Alors que mon aiguille perce une nouvelle fois la peau du porc – Milton ayant expressément refusé de le faire- je casse le fil en pleine action. Comprenant que je suis censée recommencer depuis le début, je commence à rire nerveusement. Milton, qui s'était lui chargé de nettoyer tout le sang préalablement, me rejoint. Il s'esclaffe même. Rapidement, ce petit rire de fatigue se transforme en un grand fou rire inarrêtable. Chaque fois que nous nous regardons, nous repartons er nous bidonnons immédiatement.

Après quelques minutes, nous parvenons enfin à reprendre notre sérieux.

« -Des fois, je me demande ce que je fais là. Tu te rends compte ? On est en train de recoudre un cochon mort ? » déclare Milton, visiblement dépassé par les évènements.

Je réponds en riant : « - Vu comme ça ..." Puis je lui demande plus calmement : "- Ta vie d'avant ne te manque jamais ?". 

- Mes proches ? Oui, énormément. Ma vie ? Non pas du tout. J'étais pauvre, je ne mangeais pas à ma faim, je dormais dans une cabane qui menaçait de s'effondrer à chaque instant ... L'entraînement  a ses défauts, mais ici j'ai des conditions de vie décentes. Je ne mérite pas autant pourtant : j'ai prié sans cesse pour que ce soit ma petite sœur celle recrutée. Lorsque que CJ, mon cousin, est mort avec l'Elite, c'est moi que les autorités sont venues chercher et pas Kenza. J'ai refusé d'abord de partir, mais ma mère et ma sœur m'ont convaincu que c'était une chance inestimable pour moi. Je suis finalement parti en les laissant derrière moi alors que c'était la dernière chose que je voulais faire : les quitter. Une fois à la base, je me suis promis que je serai un bon recru, non pas simplement pour sauver ma petite personne, mais aussi et surtout pour leur donner une chance. Si nous réussissons notre mission, d'autres expéditions seront lancées. Qui sait, peut-être que ce sera la famille des recrues qui sera choisi en priorité comme membres ? C'est peut-être naïf, mais c'est le seul moyen que j'ai à ma disposition pour les sauver. Je les aime trop pour les laisser mourir sans me battre. "

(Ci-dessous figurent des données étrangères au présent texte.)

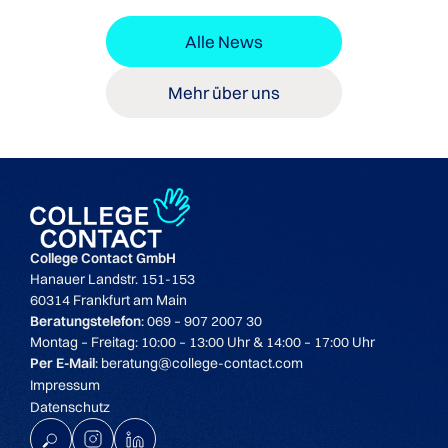
Alle News
Mehr über uns
College Contact GmbH
Hanauer Landstr. 151-153
60314 Frankfurt am Main
Beratungstelefon
: 069 – 907 2007 30
Montag – Freitag: 10:00 – 13:00 Uhr & 14:00 – 17:00 Uhr
Per E-Mail
: beratung@college-contact.com
Impressum
Datenschutz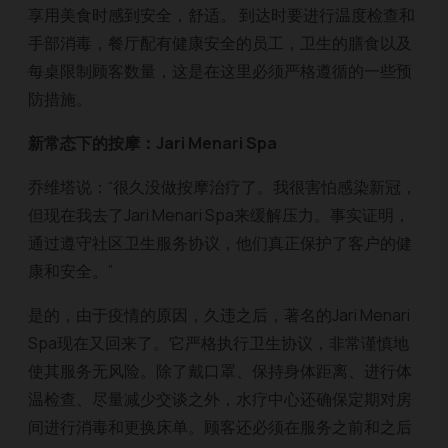
享用美食时感到安全，舒适。 到达时要进行温度检查和
手部消毒，餐厅配有健康安全的员工，卫生的膳食以及
每桌限制顾客数量，这是在这里必须严格遵循的一些预
防措施。
新常态下的按摩：Jari Menari Spa
乔维塔说：“很久没做按摩治疗了。我很害怕感染新冠，
但现在我去了Jari Menari Spa来缓解压力。事实证明，
通过遵守社区卫生服务协议，他们真正保护了客户的健
康和安全。”
是的，由于疫情的原因，久违之后，著名的Jari Menari
Spa现在又回来了。它严格执行卫生协议，非常谨慎地
使其服务无风险。除了戴口罩、保持身体距离、进行体
温检查、尽量减少交谈之外，水疗中心还确保定期对房
间进行消毒和更换床单。顾客还必须在服务之前和之后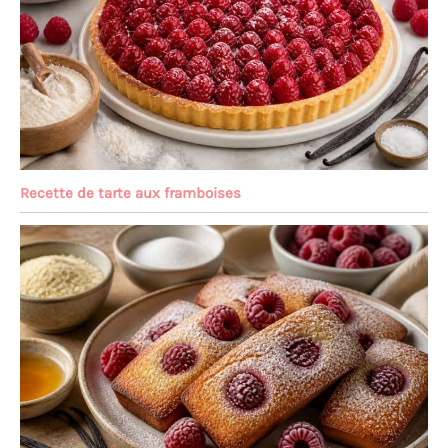
Recette de tarte aux framboises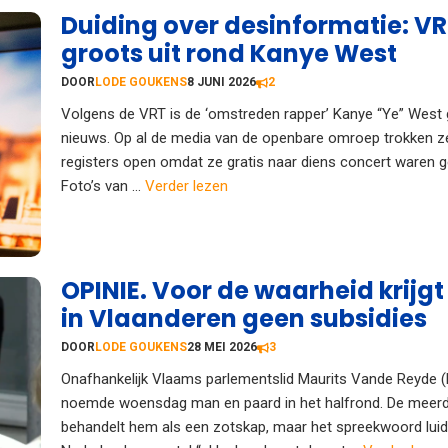
Duiding over desinformatie: VR
groots uit rond Kanye West
DOOR
LODE GOUKENS
8 JUNI 2026
2
Volgens de VRT is de ‘omstreden rapper’ Kanye “Ye” West 
nieuws. Op al de media van de openbare omroep trokken ze
registers open omdat ze gratis naar diens concert waren 
Foto’s van ...
Verder lezen
OPINIE. Voor de waarheid krijg
in Vlaanderen geen subsidies
DOOR
LODE GOUKENS
28 MEI 2026
3
Onafhankelijk Vlaams parlementslid Maurits Vande Reyde (
noemde woensdag man en paard in het halfrond. De meerd
behandelt hem als een zotskap, maar het spreekwoord luidt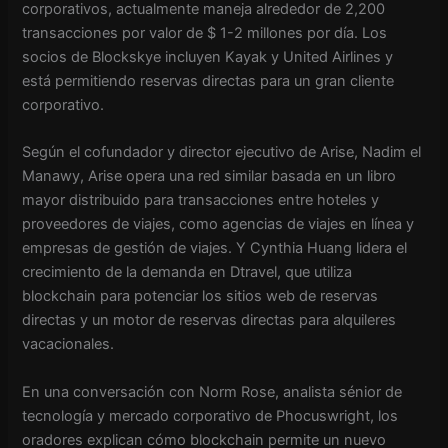
corporativos, actualmente maneja alrededor de 2,200
transacciones por valor de $ 1-2 millones por día. Los
socios de Blockskye incluyen Kayak y United Airlines y
está permitiendo reservas directas para un gran cliente
corporativo.
Según el cofundador y director ejecutivo de Arise, Nadim el
Manawy, Arise opera una red similar basada en un libro
mayor distribuido para transacciones entre hoteles y
proveedores de viajes, como agencias de viajes en línea y
empresas de gestión de viajes. Y Cynthia Huang lidera el
crecimiento de la demanda en Dtravel, que utiliza
blockchain para potenciar los sitios web de reservas
directas y un motor de reservas directas para alquileres
vacacionales.
En una conversación con Norm Rose, analista sénior de
tecnología y mercado corporativo de Phocuswright, los
oradores explican cómo blockchain permite un nuevo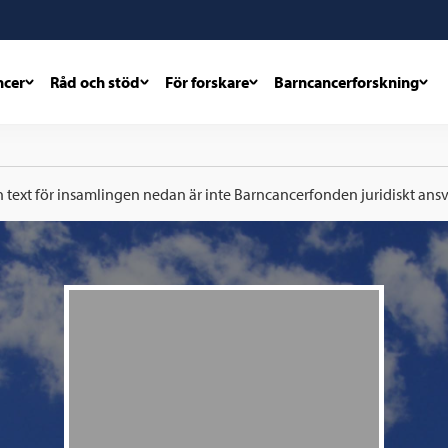
ncer
Råd och stöd
För forskare
Barncancerforskning
h text för insamlingen nedan är inte Barncancerfonden juridiskt ansva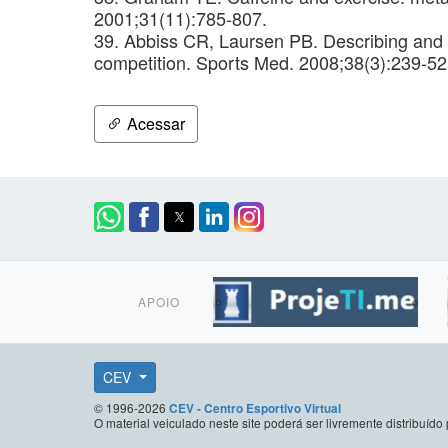
2001;31(11):785-807.
39. Abbiss CR, Laursen PB. Describing and u
competition. Sports Med. 2008;38(3):239-52
Acessar
APOIO
CEV
© 1996-2026
CEV - Centro Esportivo Virtual
O material veiculado neste site poderá ser livremente distribuí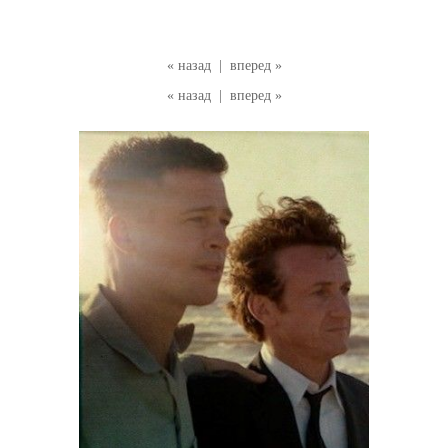
« назад
|
вперед »
« назад
|
вперед »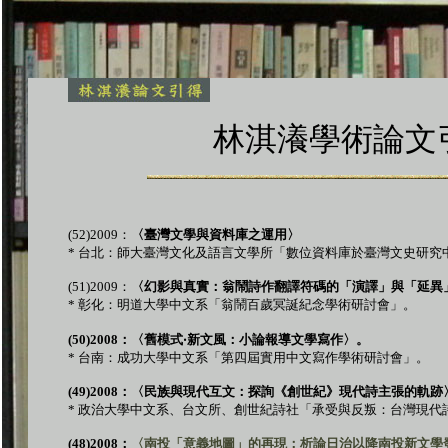
林淇瀁學術論文
(52)2009：
〈臺灣文學與資料庫之運用〉
* 台北：師大臺灣文化及語言文學所「數位資料庫於臺灣文史研究
(51)2009：
〈幻影與真實：翁鬧詩作翻譯符碼的「演譯」與「延異
* 彰化：明道大學中文系「翁鬧百歲冥誕紀念學術研討會」。
(50)2008
：〈舊模式‧新文風：小論報導文學寫作〉。
*
台南：成功大學中文系「第四屆實用中文寫作學術研討會」。
(49)2008
：〈民族與現代互文：探詢《創世紀》現代詩主張的軌跡
*
政治大學中文系、台文所、創世紀詩社「承受與反叛：台灣現代
(48)2008
：
〈南投「意義地圖」的再現：析論日治以降南投新文學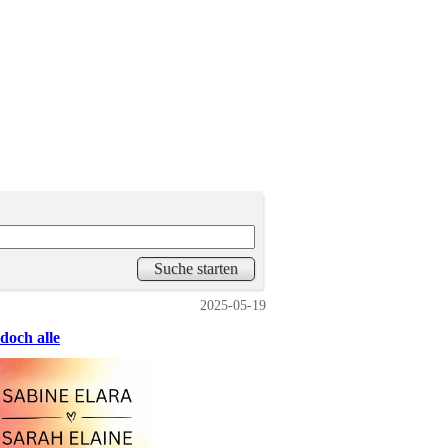
2025-05-19
doch alle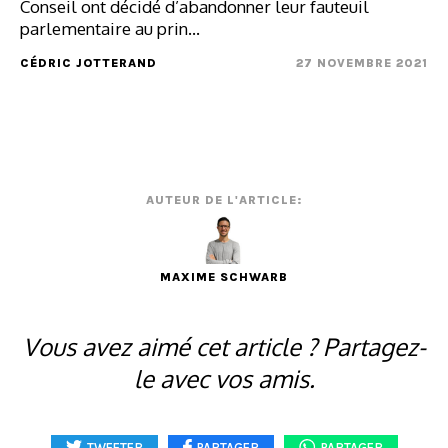
Conseil ont décidé d’abandonner leur fauteuil
parlementaire au prin...
CÉDRIC JOTTERAND
27 NOVEMBRE 2021
AUTEUR DE L'ARTICLE:
MAXIME SCHWARB
Vous avez aimé cet article ? Partagez-
le avec vos amis.
TWEETER
PARTAGER
PARTAGER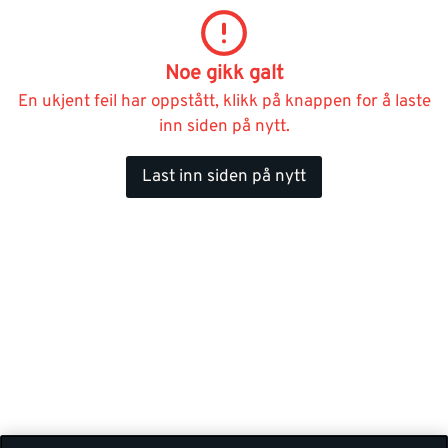
Noe gikk galt
En ukjent feil har oppstått, klikk på knappen for å laste
inn siden på nytt.
Last inn siden på nytt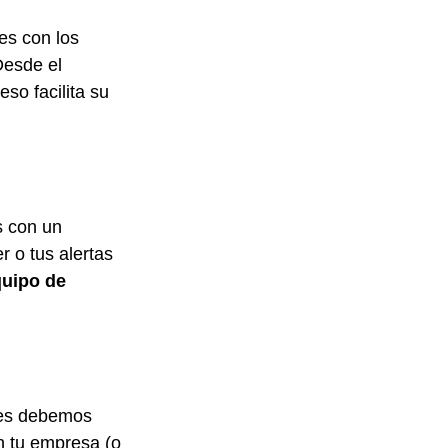
es con los 
Desde el 
so facilita su 
s con un 
 o tus alertas 
uipo de 
les debemos 
 tu empresa (o 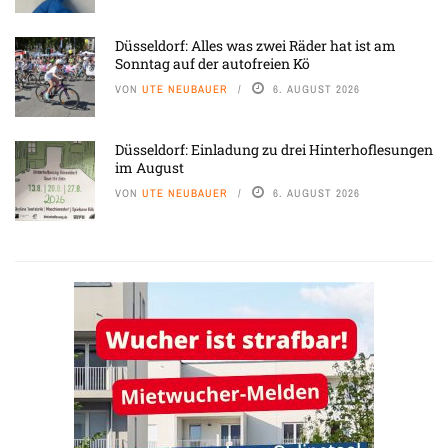
Düsseldorf: Alles was zwei Räder hat ist am
Sonntag auf der autofreien Kö
VON
UTE NEUBAUER
6. AUGUST 2026
Düsseldorf: Einladung zu drei Hinterhoflesungen
im August
VON
UTE NEUBAUER
6. AUGUST 2026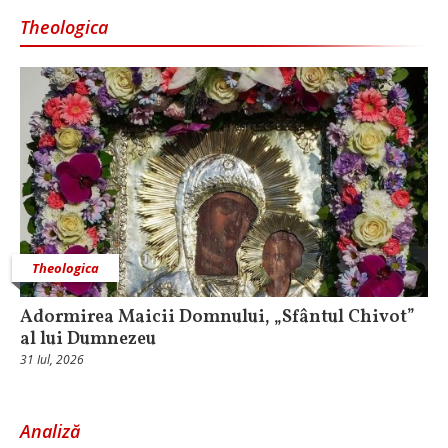
Theologica
Theologica
Adormirea Maicii Domnului, „Sfântul Chivot”
al lui Dumnezeu
31 Iul, 2026
Analiză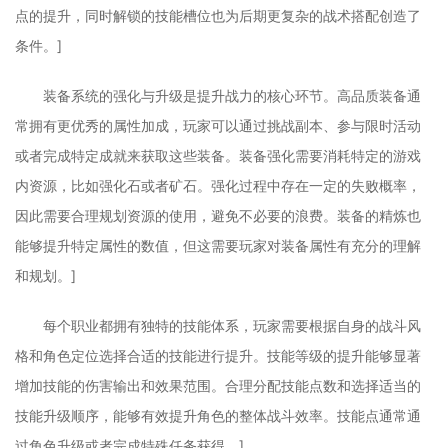
点的提升，同时解锁的技能槽位也为后期更复杂的战术搭配创造了
条件。]
装备系统的强化与升级是提升战力的核心环节。高品质装备通
常拥有更优秀的属性加成，玩家可以通过挑战副本、参与限时活动
或者完成特定成就来获取这些装备。装备强化需要消耗特定的游戏
内资源，比如强化石或者矿石。强化过程中存在一定的失败概率，
因此需要合理规划资源的使用，避免不必要的浪费。装备的精炼也
能够提升特定属性的数值，但这需要玩家对装备属性有充分的理解
和规划。]
每个职业都拥有独特的技能体系，玩家需要根据自身的战斗风
格和角色定位选择合适的技能进行提升。技能等级的提升能够显著
增加技能的伤害输出和效果范围。合理分配技能点数和选择适当的
技能升级顺序，能够有效提升角色的整体战斗效率。技能点通常通
过角色升级或者完成特殊任务获得。]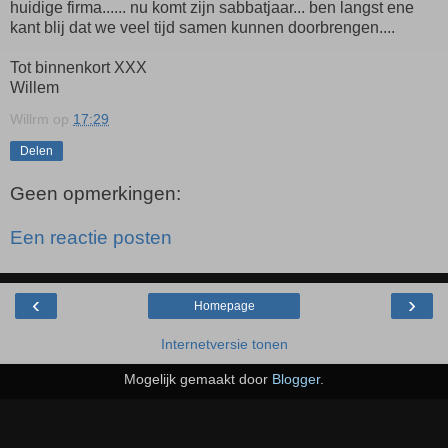
huidige firma...... nu komt zijn sabbatjaar... ben langst ene
kant blij dat we veel tijd samen kunnen doorbrengen....
Tot binnenkort XXX
Willem
Willrm
op
17:29
Delen
Geen opmerkingen:
Een reactie posten
‹
›
Homepage
Internetversie tonen
Mogelijk gemaakt door
Blogger
.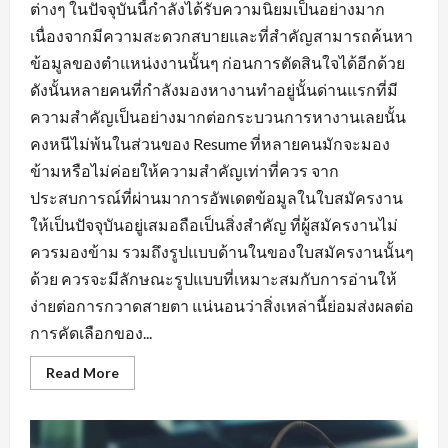
ต่างๆ ในปัจจุบันนี้กำลังได้รับความนิยมเป็นอย่างมาก
เนื่องจากมีความสะดวกสบายและที่สำคัญสามารถค้นหา
ข้อมูลของตำแหน่งงานนั้นๆ ก่อนการตัดสินใจได้อีกด้วย
ดังนั้นหลายคนที่กำลังมองหางานทำอยู่นั้นด่านแรกที่มี
ความสำคัญเป็นอย่างมากต่อกระบวนการหางานเลยนั้น
คงหนีไม่พ้นในส่วนของ Resume ที่หลายคนมักจะมอง
ข้ามหรือไม่ค่อยให้ความสำคัญเท่าที่ควร จาก
ประสบการณ์ที่ผ่านมาการอัพเดตข้อมูลในใบสมัครงาน
ให้เป็นปัจจุบันอยู่เสมอถือเป็นสิ่งสำคัญ ที่ผู้สมัครงานไม่
ควรมองข้าม รวมถึงรูปแบบด้านในของใบสมัครงานนั้นๆ
ด้วย ควรจะมีลักษณะรูปแบบที่เหมาะสมกับการอ่านให้
ง่ายต่อการกวาดสายตา แน่นอนว่าสิ่งเหล่านี้ย่อมส่งผลต่อ
การคัดเลือกของ...
Read
Read More
more
about
พื้น
ฐาน
ที่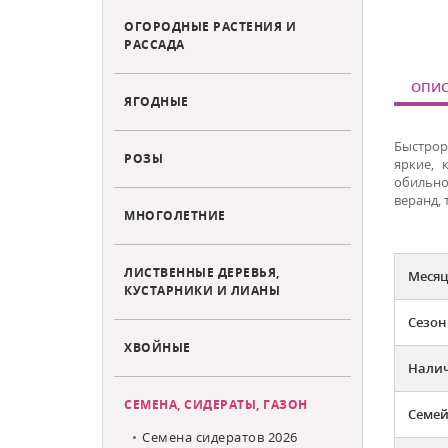
ОГОРОДНЫЕ РАСТЕНИЯ И
РАССАДА
ОПИС
ЯГОДНЫЕ
Быстрор
РОЗЫ
яркие, 
обильно
веранд, 
МНОГОЛЕТНИЕ
ЛИСТВЕННЫЕ ДЕРЕВЬЯ,
Месяц
КУСТАРНИКИ И ЛИАНЫ
Сезон
ХВОЙНЫЕ
Налич
СЕМЕНА, СИДЕРАТЫ, ГАЗОН
Семей
Семена сидератов 2026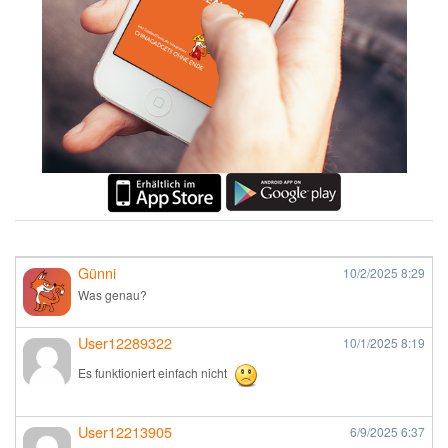
Günni
10/2/2025
8:29
Was genau?
User12289322
10/1/2025
8:19
Es funktioniert einfach nicht
User12213905
6/9/2025
6:37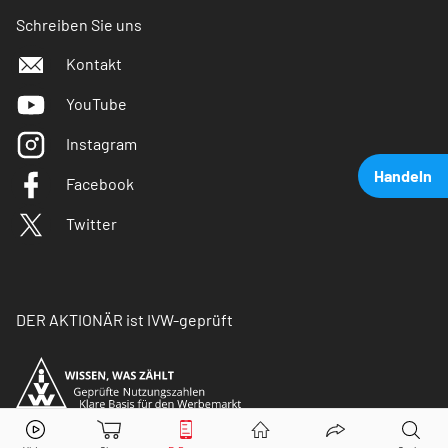
Schreiben Sie uns
Kontakt
YouTube
Instagram
Handeln
Facebook
Twitter
DER AKTIONÄR ist IVW-geprüft
AMD
Aktie jetzt handeln?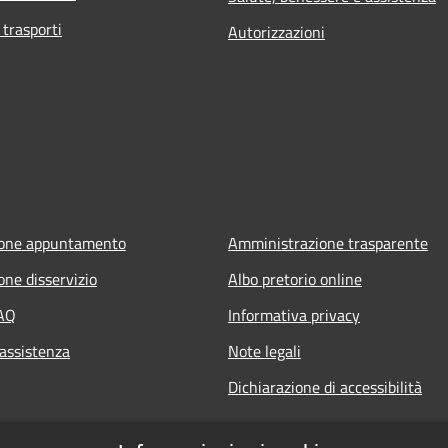
 trasporti
Autorizzazioni
ione appuntamento
Amministrazione trasparente
one disservizio
Albo pretorio online
FAQ
Informativa privacy
 assistenza
Note legali
Dichiarazione di accessibilità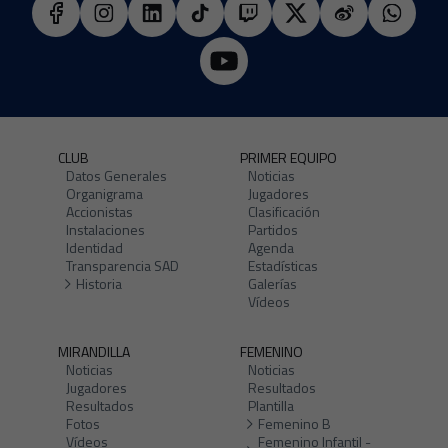
CLUB
PRIMER EQUIPO
Datos Generales
Noticias
Organigrama
Jugadores
Accionistas
Clasificación
Instalaciones
Partidos
Identidad
Agenda
Transparencia SAD
Estadísticas
Historia
Galerías
Vídeos
MIRANDILLA
FEMENINO
Noticias
Noticias
Jugadores
Resultados
Resultados
Plantilla
Fotos
Femenino B
Vídeos
Femenino Infantil -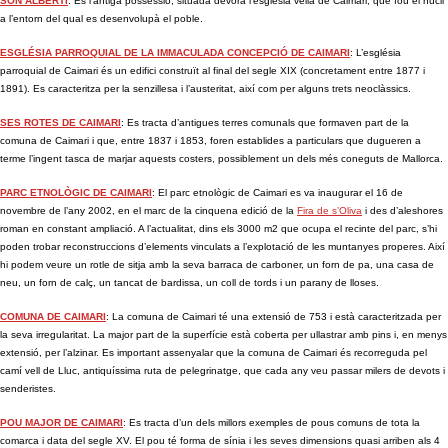
SON ALBERTÍ
: És l’antiga possessió, situada devora l’església vella de Caimari, que fou el nucli
a l’entorn del qual es desenvolupà el poble.
ESGLÉSIA PARROQUIAL DE LA IMMACULADA CONCEPCIÓ DE CAIMARI
: L’església
parroquial de Caimari és un edifici construït al final del segle XIX (concretament entre 1877 i
1891). Es caracteritza per la senzillesa i l’austeritat, així com per alguns trets neoclàssics.
SES ROTES DE CAIMARI
: Es tracta d’antigues terres comunals que formaven part de la
comuna de Caimari i que, entre 1837 i 1853, foren establides a particulars que dugueren a
terme l’ingent tasca de marjar aquests costers, possiblement un dels més coneguts de Mallorca.
PARC ETNOLÒGIC DE CAIMARI
: El parc etnològic de Caimari es va inaugurar el 16 de
novembre de l’any 2002, en el marc de la cinquena edició de la
Fira de s’Oliva
i des d’aleshores
roman en constant ampliació. A l’actualitat, dins els 3000 m2 que ocupa el recinte del parc, s’hi
poden trobar reconstruccions d’elements vinculats a l’explotació de les muntanyes properes. Així
hi podem veure un rotle de sitja amb la seva barraca de carboner, un forn de pa, una casa de
neu, un forn de calç, un tancat de bardissa, un coll de tords i un parany de lloses.
COMUNA DE CAIMARI
: La comuna de Caimari té una extensió de 753 i està caracteritzada per
la seva irregularitat. La major part de la superfície està coberta per ullastrar amb pins i, en menys
extensió, per l’alzinar. Es important assenyalar que la comuna de Caimari és recorreguda pel
camí vell de Lluc, antiquíssima ruta de pelegrinatge, que cada any veu passar milers de devots i
senderistes.
POU MAJOR DE CAIMARI
: Es tracta d’un dels millors exemples de pous comuns de tota la
comarca i data del segle XV. El pou té forma de sínia i les seves dimensions quasi arriben als 4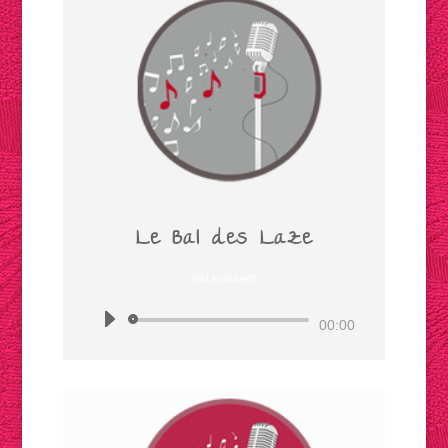
Le Bal des Laze
©M.Polnareff
Lecteur
00:00
audio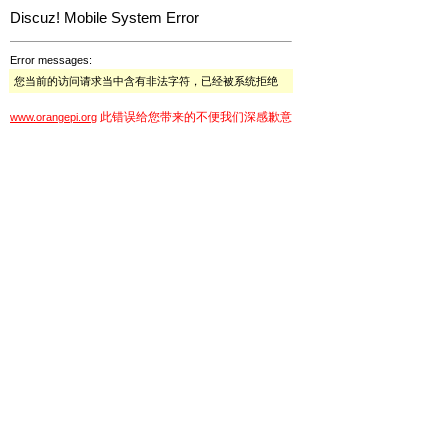
Discuz! Mobile System Error
Error messages:
您当前的访问请求当中含有非法字符，已经被系统拒绝
此错误给您带来的不便我们深感歉意
www.orangepi.org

Ne sachant quoi répondre, j'hoche la tête avec compassion, impressionnée par son témoignage d'amour. Je rattache un fil à l'aiguille, pique la peau, fait quelques points à nouveaux et casse mon fil à nouveau. Je respire fortement devant ce nouvel échec. Visiblement, je ne suis pas douée des dieux. Je tourne ma tête doucement vers Milton pour constater sa réaction. Les mains remplis de sang, la résignation qui nous habite et le porc mort à côte de nous, nous nous remettons à rire de façon incontrôlable.